— Ну, планета ваша от Земли далеко? Адмирал наконец понял, о чём идёт речь, и весело рассмеялся:
— Да уж, это, наверное, далеко! Очень отсюда далеко!..
Незнайке стало немного обидно. Выглядело так, будто он сказал глупость и теперь собеседник над ним смеётся.
— Послушайте! Да объясните наконец, в чём дело! — воскликнул он с обидой в голосе. — Откуда вы здесь взялись со своими роботами и что здесь вообще происходит?!
— Хорошо, хорошо, голубчик, не кипятитесь. Всему своё время. А что касается роботов, то они давно уже не мои. Насчёт роботов вы у Курносика полюбопытствуйте. Мне, думаете, нужны эти роботы? От этих роботов надо теперь подальше держаться. А кстати, кто это «Седьмого» и «Девятого» перепрограммировал?
Незнайка догадался, что речь идёт о «Бобике» и «Трезоре».
— Это Винтик постарался. Он у нас самый лучший механик.
— Отличная работа. Как это они… — Прибамбас сделал несколько неумелых боксёрских движений. — Если у вас такие умельцы, то мы здесь живо наведём порядок.
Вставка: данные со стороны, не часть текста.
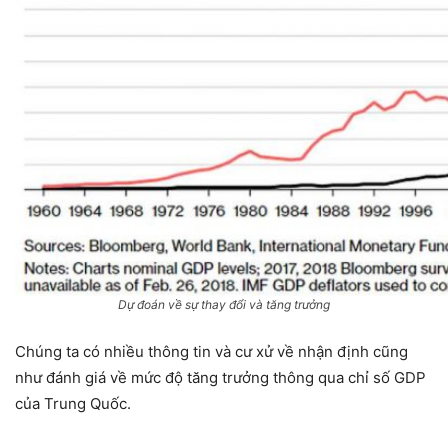
Dự đoán về sự thay đổi và tăng trưởng
Chúng ta có nhiều thông tin và cư xử về nhận định cũng
như đánh giá về mức độ tăng trưởng thông qua chỉ số GDP
của Trung Quốc.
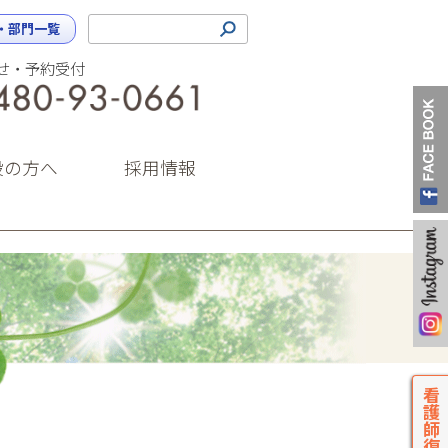
・部門一覧
せ・予約受付
0480-93-0661（代表）
設の方へ
採用情報
看護師復職支援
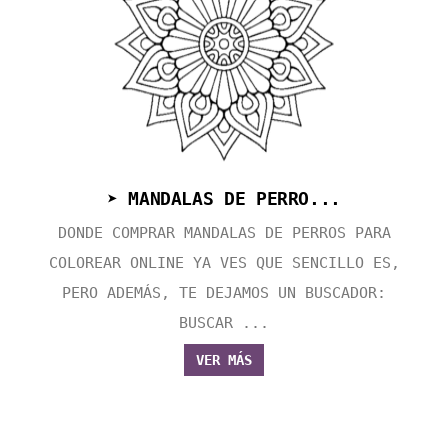
➤ MANDALAS DE PERRO...
DONDE COMPRAR MANDALAS DE PERROS PARA
COLOREAR ONLINE YA VES QUE SENCILLO ES,
PERO ADEMÁS, TE DEJAMOS UN BUSCADOR:
BUSCAR ...
VER MÁS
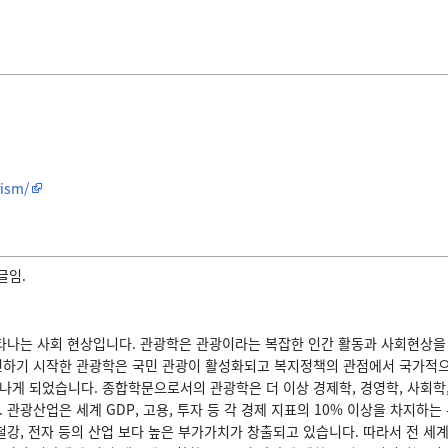
rism/
글임.
나타나는 사회 현상입니다. 관광학은 관광이라는 복잡한 인간 활동과 사회현상을
련하기 시작한 관광학은 국민 관광이 활성화되고 복지정책의 관점에서 국가적으로
나게 되었습니다. 종합학문으로서의 관광학은 더 이상 경제학, 경영학, 사회학
 관광산업은 세계 GDP, 고용, 투자 등 각 경제 지표의 10% 이상을 차지하
철강, 전자 등의 산업 보다 높은 부가가치가 창출되고 있습니다. 따라서 전 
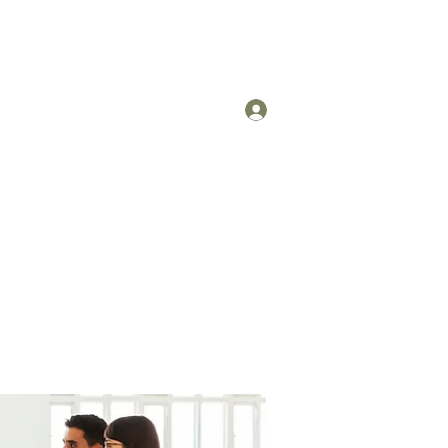
Log In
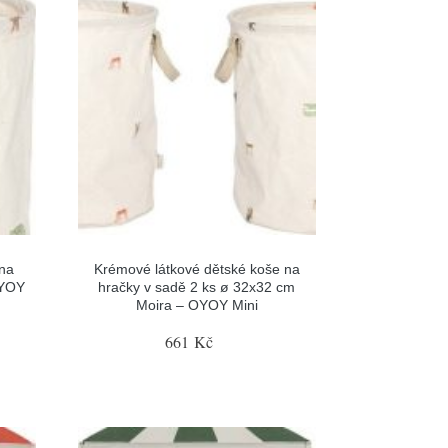
 na
Krémové látkové dětské koše na
OYOY
hračky v sadě 2 ks ø 32x32 cm
Moira – OYOY Mini
661 Kč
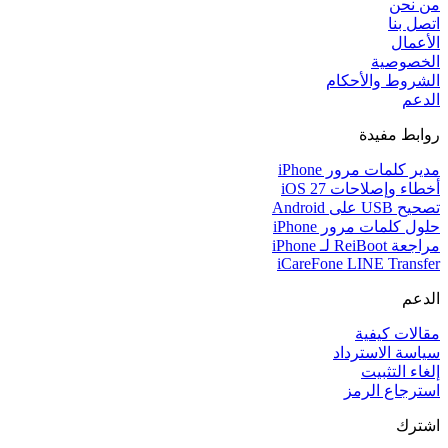
من نحن
اتصل بنا
الأعمال
الخصوصية
الشروط والأحكام
الدعم
روابط مفيدة
مدير كلمات مرور iPhone
أخطاء وإصلاحات iOS 27
تصحيح USB على Android
حلول كلمات مرور iPhone
مراجعة ReiBoot لـ iPhone
iCareFone LINE Transfer
الدعم
مقالات كيفية
سياسة الاسترداد
إلغاء التثبيت
استرجاع الرمز
اشترك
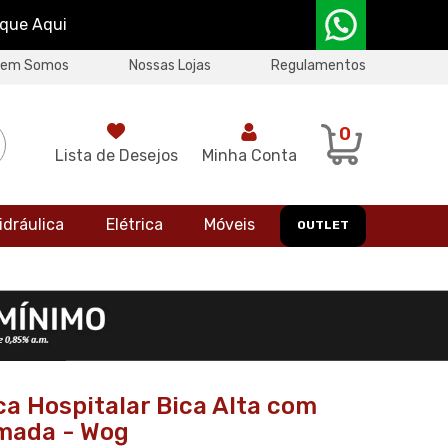
ique Aqui
uem Somos
Nossas Lojas
Regulamentos
0
Lista de Desejos
Minha Conta
idráulica
Elétrica
Móveis
OUTLET
ica Hospitalar Bica Alta com
mada - Wog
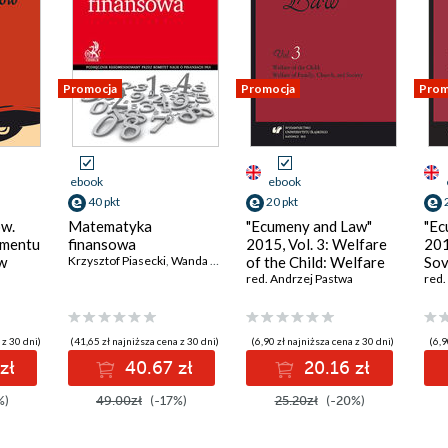
Promocja
Promocja
Prom
ebook
ebook
40 pkt
20 pkt
w.
Matematyka
"Ecumeny and Law"
"Ec
ementu
finansowa
2015, Vol. 3: Welfare
201
 w
Krzysztof Piasecki
,
Wanda Ronka-Chmielowiec
of the Child: Welfare
Sov
oty
of Family, Church, and
red. Andrzej Pastwa
red.
Society
 z 30 dni)
(41,65 zł najniższa cena z 30 dni)
(6,90 zł najniższa cena z 30 dni)
(6,9
zł
40.67 zł
20.16 zł
%)
49.00zł
(-17%)
25.20zł
(-20%)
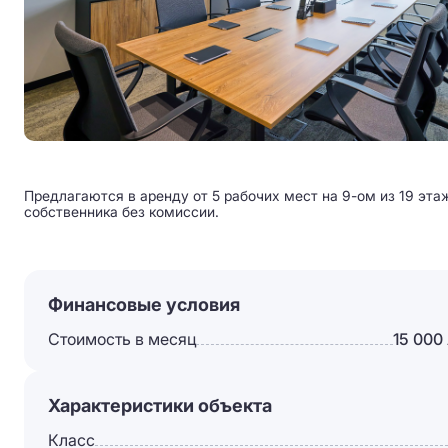
Предлагаются в аренду от 5 рабочих мест на 9-ом из 19 эта
собственника без комиссии.
Финансовые условия
Стоимость в месяц
15 000
Характеристики объекта
Класс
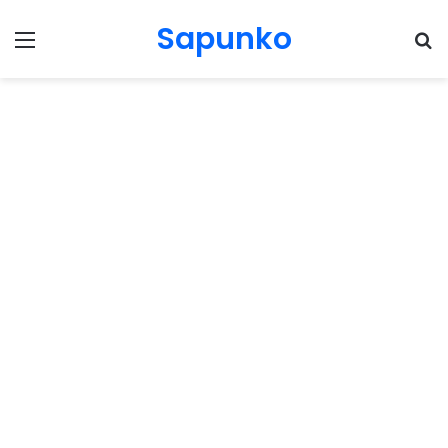
Sapunko
Menu
Pr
Нам, главное, за два дня управиться, тогда, может, всё и обойдётся…
Вы буквально вселяете в меня надежду! А этот Курносик будет работать у меня уборщицей. «Шустрик» — хорошее имя? Я так буду его называть. Эй, Матрёшка! — окликнул он служанку. — Скоро Курносик у тебя младшим помощником будет, хочешь?
— Не следует так говорить о господине Курносике, — укоризненно задребезжала «Матрёшка». — Он занимает ответственную должность и имеет многочисленные…
— Пшла вон! — отрывисто гаркнул Прибамбас, и «Матрёшка», прервавшись на полуслове, испарилась. — Ничего не понимает, дура!..
— Простите, а кто это такой — Курносик? — поинтересовался Незнайка, начиная смутно о чём-то догадываться. — Это не его случайно называют здесь директором?
— ЗДЕСЬ его называют тупоголовым недоумком. Директор!.. Единственное, на что хватило ума этому директору, так это на то, чтобы превратить свой куриный мозг в груду металлолома.
— Как же это? Разве он… не коротышка? — удивился Незнайка.
Адмирал Прибамбас, хитро прищурясь, посмотрел на двух приятелей. Простодушные физиономии Незнайки и Пёстренького располагали к откровенности. И, придвинув к себе вазу с засахаренными орешками, он начал понемногу приоткрывать завесу над тайной острова Голубой Звезды.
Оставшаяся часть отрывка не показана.